Your task is to transcribe each record exactly and to omit every image.

▸ **Data excerpts**
▼▼▼
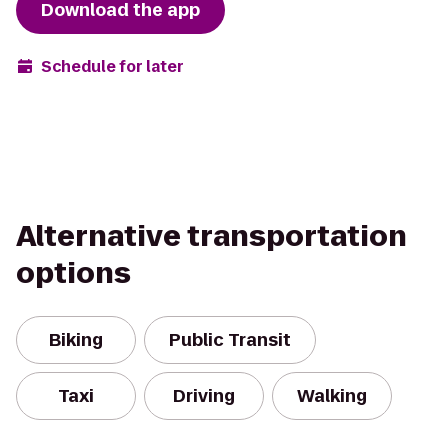
Download the app
Schedule for later
Alternative transportation
options
Biking
Public Transit
Taxi
Driving
Walking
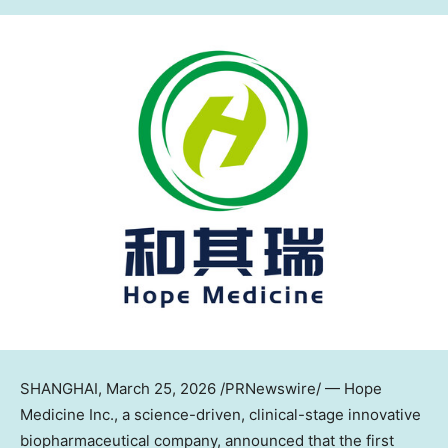
SHANGHAI
, March 25, 2026 /PRNewswire/ — Hope
Medicine Inc., a science-driven, clinical-stage innovative
biopharmaceutical company, announced that the first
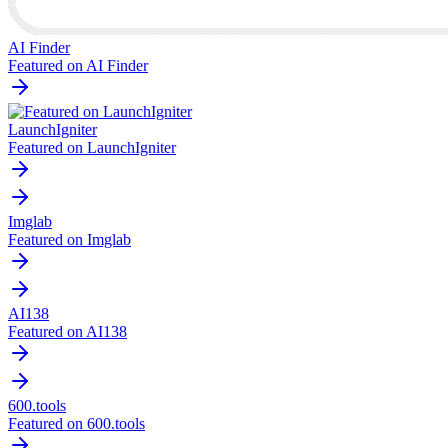
AI Finder
Featured on AI Finder
LaunchIgniter
Featured on LaunchIgniter
Imglab
Featured on Imglab
AI138
Featured on AI138
600.tools
Featured on 600.tools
▲▲▲
▸ **Your response**
Download the app
Schedule for later
Alternative transportation
options
Biking
Public Transit
Taxi
Driving
Walking
SHANGHAI
, March 25, 2026 /PRNewswire/ — Hope
Medicine Inc., a science-driven, clinical-stage innovative
biopharmaceutical company, announced that the first
AI Finder
Featured on AI Finder
LaunchIgniter
Featured on LaunchIgniter
Imglab
Featured on Imglab
AI138
Featured on AI138
600.tools
Featured on 600.tools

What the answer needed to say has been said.